Reckrey Jennifer M, Russell David, Burgdorf Julia G, Aldridge Melissa
Brookdale Department of Geriatrics and Palliative Medicine, Icahn School of Medicine at Mount Sinai, New York, NY, USA.
VNS Health Center for Home Care Policy and Research, VNS Health, New York, NY, USA; Department of Sociology, Appalacian State University, Boone, NC, USA.
J Am Med Dir Assoc. 2025 May;26(5):105535. doi: 10.1016/j.jamda.2025.105535. Epub 2025 Mar 17.
Despite growing interest in expansion of consumer- (or self-) directed models of Medicaid-funded personal care, research characterizing program use is limited. We leverage health plan and claims data from a large health plan in New York to examine (1) trends in use of consumer-directed care and (2) the impact of the COVID-19 pandemic on consumer-directed care use.
Retrospective cohort study.
All individuals enrolled in a large, New York health plan who received Medicaid-funded personal care between January 2017 and December 2022 (n = 47,216).
Proportion of enrollees receiving consumer-directed care during each month and year was calculated for all enrollees and the subgroups of new and existing enrollees. An interrupted time series model was estimated to examine time trends and impact of the COVID-19 pandemic onset on trends.
Between 2017 and 2022, the proportion of enrollees receiving consumer-directed care increased from 10.3% to 47.9%. Sociodemographic characteristics and average personal care hours remained stable. Models identified a 6% yearly increase in the proportion of enrollees using consumer-directed care pre-pandemic, (P < .001) an immediate 4% bump in use in March 2020 at the onset of the COVID-19 pandemic (P = .001), and an 8% yearly increase in use post pandemic onset (P = .01). Although trends among existing enrollees mirrored overall trends, new enrollees had larger increases in consumer-directed care use early in the study period, which leveled off after March 2020.

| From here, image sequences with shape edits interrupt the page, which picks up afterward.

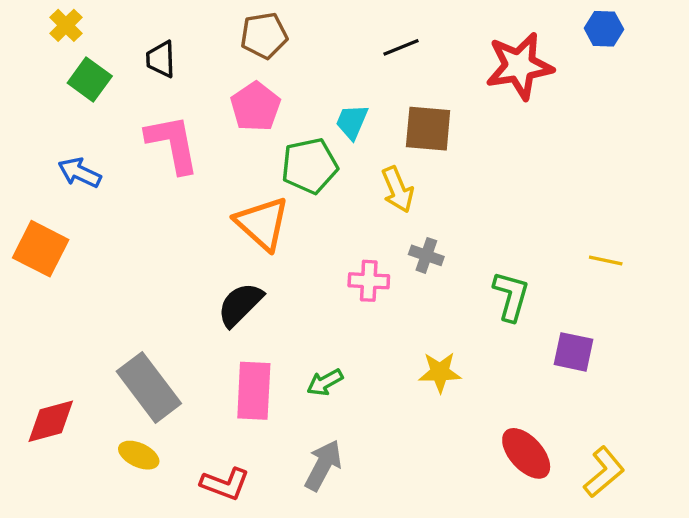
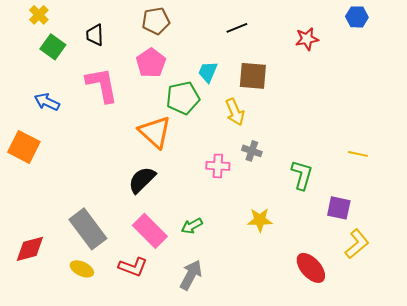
red star: (519, 66) -> (307, 39), size x0.6
pink rectangle: (254, 391) -> (150, 231), turned -48
yellow L-shape: (604, 472) -> (357, 244), moved
red L-shape: (225, 484) -> (133, 267), moved

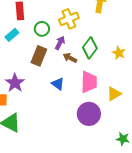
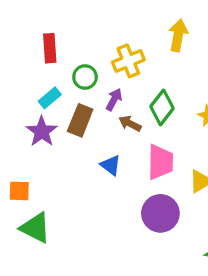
cyan rectangle: (12, 35) -> (50, 98), moved
purple star: (15, 83) -> (42, 132), moved

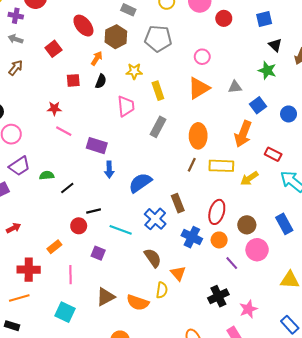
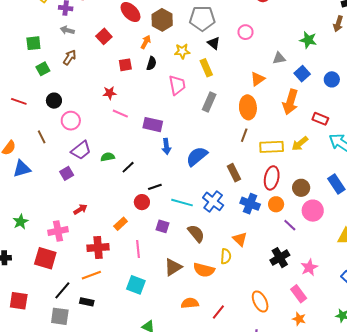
black triangle: (275, 45) -> (214, 43), moved
orange triangle: (199, 88) -> (258, 79), moved, size x0.7
yellow rectangle: (221, 166) -> (272, 147), moved
blue cross: (155, 219) -> (213, 201), moved
brown semicircle: (153, 258) -> (196, 233), moved

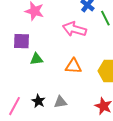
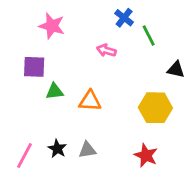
pink arrow: (74, 29) -> (106, 50), size x0.6
orange triangle: (73, 66) -> (90, 101), moved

While there was a statistically significant and sustained increase in the proportion of enrollees receiving consumer-directed care at onset of the COVID-19 pandemic, the magnitude of this increase was small in comparison with overall program growth between 2017 and 2022. Additional work to understand how other factors contribute to enrollees choosing consumer-directed care is needed to ensure all Medicaid-funded personal care recipients can have their needs met in the community.
尽管对扩大医疗补助计划资助的个人护理的消费者导向(或自我导向)模式的兴趣日益浓厚,但对该计划使用情况进行特征描述的研究却很有限。我们利用纽约一家大型健康计划的健康计划和理赔数据,来研究(1)消费者导向护理的使用趋势,以及(2)2019冠状病毒病大流行对消费者导向护理使用的影响。
回顾性队列研究。
2017年1月至2022年12月期间,纽约一家大型健康计划中所有参加医疗补助计划资助的个人护理的参保人(n = 47216)。
计算所有参保人以及新参保人和现有参保人亚组在每个月和每年接受消费者导向护理的参保人的比例。估计一个中断时间序列模型,以研究时间趋势以及2019冠状病毒病大流行开始对趋势的影响。
2017年至2022年期间,接受消费者导向护理的参保人的比例从10.3%增至47.9%。社会人口统计学特征和平均个人护理时长保持稳定。模型显示,在大流行前,使用消费者导向护理的参保人的比例每年增长6%(P < 0.001),在2020年3月2019冠状病毒病大流行开始时,使用率立即跃升4%(P = 0.001),在大流行开始后,使用率每年增长8%(P = 0.01)。尽管现有参保人的趋势反映了总体趋势,但新参保人在研究初期消费者导向护理的使用增长幅度更大,在2020年3月后趋于平稳。
虽然在2019冠状病毒病大流行开始时,接受消费者导向护理的参保人的比例在统计学上有显著且持续的增长,但与2017年至2022年期间该计划的总体增长相比,这一增长幅度较小。需要开展更多工作来了解其他因素如何促使参保人选择消费者导向护理,以确保所有医疗补助计划资助的个人护理接受者的需求在社区中得到满足。